Task requirements:
Only the number is needed: count the lines below that hold the string "ребенка".

Data provided:
================================

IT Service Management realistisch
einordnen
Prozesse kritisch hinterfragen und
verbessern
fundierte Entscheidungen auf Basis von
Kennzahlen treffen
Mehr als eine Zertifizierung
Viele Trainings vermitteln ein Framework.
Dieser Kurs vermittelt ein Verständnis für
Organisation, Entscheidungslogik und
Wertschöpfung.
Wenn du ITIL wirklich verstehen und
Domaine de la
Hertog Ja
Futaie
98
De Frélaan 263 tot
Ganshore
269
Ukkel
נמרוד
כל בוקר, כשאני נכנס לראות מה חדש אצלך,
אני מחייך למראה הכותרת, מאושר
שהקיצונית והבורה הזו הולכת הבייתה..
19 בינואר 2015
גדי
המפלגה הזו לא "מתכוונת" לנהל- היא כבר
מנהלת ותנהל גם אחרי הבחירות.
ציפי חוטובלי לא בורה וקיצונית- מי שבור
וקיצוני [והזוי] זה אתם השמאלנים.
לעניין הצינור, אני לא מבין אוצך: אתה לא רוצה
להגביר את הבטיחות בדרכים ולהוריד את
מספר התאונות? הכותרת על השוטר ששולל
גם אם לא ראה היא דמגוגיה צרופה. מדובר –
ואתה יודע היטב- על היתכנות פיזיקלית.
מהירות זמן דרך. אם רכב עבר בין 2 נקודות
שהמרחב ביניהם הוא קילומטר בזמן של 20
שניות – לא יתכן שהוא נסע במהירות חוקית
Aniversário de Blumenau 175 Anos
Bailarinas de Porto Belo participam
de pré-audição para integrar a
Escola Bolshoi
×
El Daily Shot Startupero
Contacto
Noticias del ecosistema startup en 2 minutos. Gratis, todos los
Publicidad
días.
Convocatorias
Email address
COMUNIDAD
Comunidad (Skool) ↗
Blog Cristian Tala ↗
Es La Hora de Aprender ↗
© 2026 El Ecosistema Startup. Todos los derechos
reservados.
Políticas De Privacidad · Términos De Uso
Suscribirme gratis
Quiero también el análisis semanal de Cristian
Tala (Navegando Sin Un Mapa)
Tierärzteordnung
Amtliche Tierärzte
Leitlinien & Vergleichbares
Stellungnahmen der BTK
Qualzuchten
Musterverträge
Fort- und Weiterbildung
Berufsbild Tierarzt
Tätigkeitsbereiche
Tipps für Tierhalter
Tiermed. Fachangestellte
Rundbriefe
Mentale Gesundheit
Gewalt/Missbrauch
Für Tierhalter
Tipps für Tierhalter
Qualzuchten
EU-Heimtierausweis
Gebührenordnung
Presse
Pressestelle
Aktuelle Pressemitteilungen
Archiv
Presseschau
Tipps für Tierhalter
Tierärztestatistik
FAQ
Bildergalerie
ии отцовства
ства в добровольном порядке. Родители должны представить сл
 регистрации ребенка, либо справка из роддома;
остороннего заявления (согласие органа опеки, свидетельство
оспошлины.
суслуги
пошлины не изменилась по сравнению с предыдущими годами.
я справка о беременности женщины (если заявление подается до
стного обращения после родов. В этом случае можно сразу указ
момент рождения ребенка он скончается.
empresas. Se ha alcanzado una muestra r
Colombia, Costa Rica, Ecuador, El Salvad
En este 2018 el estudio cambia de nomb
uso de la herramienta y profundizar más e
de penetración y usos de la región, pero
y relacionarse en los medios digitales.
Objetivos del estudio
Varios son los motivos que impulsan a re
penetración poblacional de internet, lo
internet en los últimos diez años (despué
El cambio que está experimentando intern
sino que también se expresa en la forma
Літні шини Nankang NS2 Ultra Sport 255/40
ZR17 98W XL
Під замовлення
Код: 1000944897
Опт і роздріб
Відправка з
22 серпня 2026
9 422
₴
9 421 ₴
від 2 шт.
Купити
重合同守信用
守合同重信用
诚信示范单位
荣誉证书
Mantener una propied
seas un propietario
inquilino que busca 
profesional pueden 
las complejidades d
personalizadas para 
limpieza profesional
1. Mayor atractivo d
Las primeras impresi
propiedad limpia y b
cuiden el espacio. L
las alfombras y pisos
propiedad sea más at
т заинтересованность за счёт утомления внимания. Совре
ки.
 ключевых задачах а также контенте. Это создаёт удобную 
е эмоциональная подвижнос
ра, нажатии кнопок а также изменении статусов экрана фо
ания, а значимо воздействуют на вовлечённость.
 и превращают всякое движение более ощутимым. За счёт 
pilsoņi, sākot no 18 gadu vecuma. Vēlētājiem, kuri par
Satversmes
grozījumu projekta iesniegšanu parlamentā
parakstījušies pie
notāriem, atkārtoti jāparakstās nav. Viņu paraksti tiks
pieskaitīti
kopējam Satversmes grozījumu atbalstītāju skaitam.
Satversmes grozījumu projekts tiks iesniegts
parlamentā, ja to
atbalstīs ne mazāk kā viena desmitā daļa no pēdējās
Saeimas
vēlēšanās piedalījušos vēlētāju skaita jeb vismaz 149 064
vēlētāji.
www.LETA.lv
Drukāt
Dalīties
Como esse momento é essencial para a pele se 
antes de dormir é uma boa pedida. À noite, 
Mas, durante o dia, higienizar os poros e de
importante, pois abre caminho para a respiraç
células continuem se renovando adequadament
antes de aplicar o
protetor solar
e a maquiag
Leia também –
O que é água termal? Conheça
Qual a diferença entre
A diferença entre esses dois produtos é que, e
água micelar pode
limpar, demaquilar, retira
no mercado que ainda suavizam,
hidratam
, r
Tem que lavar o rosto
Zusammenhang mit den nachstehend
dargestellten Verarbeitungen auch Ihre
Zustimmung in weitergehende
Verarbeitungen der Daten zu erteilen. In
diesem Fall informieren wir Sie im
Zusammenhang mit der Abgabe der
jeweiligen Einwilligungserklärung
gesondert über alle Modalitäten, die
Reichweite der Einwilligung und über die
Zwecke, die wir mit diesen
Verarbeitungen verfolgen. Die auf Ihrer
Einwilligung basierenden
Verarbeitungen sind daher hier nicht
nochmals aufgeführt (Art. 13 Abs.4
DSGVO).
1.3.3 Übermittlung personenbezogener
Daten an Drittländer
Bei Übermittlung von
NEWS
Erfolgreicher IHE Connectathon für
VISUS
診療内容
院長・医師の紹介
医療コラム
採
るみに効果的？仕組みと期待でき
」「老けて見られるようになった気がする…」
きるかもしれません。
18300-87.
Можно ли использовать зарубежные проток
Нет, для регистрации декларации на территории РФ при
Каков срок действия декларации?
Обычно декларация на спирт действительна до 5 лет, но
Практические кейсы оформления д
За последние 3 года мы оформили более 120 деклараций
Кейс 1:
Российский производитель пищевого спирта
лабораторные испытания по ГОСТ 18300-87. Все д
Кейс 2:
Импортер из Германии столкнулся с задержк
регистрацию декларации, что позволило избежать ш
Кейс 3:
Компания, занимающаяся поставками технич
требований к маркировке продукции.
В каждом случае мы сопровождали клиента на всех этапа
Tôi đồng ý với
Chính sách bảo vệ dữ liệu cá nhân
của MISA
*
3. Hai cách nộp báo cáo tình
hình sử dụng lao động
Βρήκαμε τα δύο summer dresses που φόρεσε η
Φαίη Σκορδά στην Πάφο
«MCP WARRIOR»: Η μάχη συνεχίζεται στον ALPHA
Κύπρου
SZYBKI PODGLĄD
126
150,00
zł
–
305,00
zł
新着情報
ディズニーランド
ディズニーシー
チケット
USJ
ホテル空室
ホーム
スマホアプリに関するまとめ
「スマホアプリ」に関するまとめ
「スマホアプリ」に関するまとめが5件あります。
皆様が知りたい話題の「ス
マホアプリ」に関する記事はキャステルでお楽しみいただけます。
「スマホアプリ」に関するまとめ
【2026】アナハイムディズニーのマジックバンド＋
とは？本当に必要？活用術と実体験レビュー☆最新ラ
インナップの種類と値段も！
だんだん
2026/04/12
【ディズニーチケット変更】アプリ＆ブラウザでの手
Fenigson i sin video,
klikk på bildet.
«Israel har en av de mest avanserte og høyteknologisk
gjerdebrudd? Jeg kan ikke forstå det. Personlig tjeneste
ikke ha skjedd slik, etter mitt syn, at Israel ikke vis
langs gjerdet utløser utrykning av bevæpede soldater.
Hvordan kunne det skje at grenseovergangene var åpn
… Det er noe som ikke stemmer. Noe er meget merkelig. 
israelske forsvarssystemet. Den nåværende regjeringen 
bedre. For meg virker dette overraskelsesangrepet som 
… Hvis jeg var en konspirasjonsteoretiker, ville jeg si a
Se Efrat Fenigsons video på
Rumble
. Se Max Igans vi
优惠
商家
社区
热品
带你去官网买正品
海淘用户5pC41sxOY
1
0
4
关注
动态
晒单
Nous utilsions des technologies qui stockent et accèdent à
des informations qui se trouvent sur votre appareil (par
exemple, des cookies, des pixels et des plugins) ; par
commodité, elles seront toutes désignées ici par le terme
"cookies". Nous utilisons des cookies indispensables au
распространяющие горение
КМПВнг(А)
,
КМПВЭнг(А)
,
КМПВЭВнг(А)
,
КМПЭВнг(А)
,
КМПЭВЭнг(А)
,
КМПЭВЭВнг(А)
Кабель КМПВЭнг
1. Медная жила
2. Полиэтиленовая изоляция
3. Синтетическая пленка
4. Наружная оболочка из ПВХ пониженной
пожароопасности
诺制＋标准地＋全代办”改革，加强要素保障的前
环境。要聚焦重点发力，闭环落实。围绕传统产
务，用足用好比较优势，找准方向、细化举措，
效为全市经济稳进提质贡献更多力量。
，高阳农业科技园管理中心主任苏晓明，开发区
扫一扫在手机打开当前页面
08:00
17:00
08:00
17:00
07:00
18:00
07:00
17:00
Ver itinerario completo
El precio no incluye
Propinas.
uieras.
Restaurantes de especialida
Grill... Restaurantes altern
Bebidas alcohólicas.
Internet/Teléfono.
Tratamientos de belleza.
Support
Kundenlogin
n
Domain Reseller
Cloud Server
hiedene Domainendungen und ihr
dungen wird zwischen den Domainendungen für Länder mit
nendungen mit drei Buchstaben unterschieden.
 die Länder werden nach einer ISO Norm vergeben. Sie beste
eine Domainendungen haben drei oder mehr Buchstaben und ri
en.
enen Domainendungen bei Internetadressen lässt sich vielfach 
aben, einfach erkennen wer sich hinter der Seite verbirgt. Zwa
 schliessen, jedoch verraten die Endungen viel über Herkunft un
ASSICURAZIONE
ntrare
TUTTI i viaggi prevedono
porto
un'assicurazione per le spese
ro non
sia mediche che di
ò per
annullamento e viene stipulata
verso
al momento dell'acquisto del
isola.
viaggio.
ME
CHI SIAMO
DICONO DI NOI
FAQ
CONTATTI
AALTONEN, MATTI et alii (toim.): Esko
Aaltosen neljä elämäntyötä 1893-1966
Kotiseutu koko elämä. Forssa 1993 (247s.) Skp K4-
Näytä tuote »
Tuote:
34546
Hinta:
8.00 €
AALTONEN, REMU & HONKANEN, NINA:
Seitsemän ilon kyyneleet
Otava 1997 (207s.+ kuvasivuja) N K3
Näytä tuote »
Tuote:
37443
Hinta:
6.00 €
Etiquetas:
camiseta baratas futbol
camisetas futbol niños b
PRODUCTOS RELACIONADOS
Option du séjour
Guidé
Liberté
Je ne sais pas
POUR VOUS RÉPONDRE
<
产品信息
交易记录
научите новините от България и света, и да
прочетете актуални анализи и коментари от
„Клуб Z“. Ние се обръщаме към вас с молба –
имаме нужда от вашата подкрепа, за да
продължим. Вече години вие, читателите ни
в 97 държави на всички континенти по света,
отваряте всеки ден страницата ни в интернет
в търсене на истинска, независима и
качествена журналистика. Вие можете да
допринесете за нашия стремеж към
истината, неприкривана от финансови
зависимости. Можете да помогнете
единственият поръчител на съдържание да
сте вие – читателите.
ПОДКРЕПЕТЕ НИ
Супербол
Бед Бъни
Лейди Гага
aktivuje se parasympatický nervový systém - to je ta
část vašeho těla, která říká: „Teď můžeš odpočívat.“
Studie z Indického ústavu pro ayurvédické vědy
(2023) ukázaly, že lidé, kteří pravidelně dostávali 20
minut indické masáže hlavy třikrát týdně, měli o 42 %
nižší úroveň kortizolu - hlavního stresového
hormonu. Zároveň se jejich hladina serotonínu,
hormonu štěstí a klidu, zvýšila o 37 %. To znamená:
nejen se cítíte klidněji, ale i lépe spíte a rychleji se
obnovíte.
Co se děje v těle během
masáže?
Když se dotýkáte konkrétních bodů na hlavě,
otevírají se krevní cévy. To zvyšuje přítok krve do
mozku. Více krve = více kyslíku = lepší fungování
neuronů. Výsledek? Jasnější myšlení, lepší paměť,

================================

Task result:
2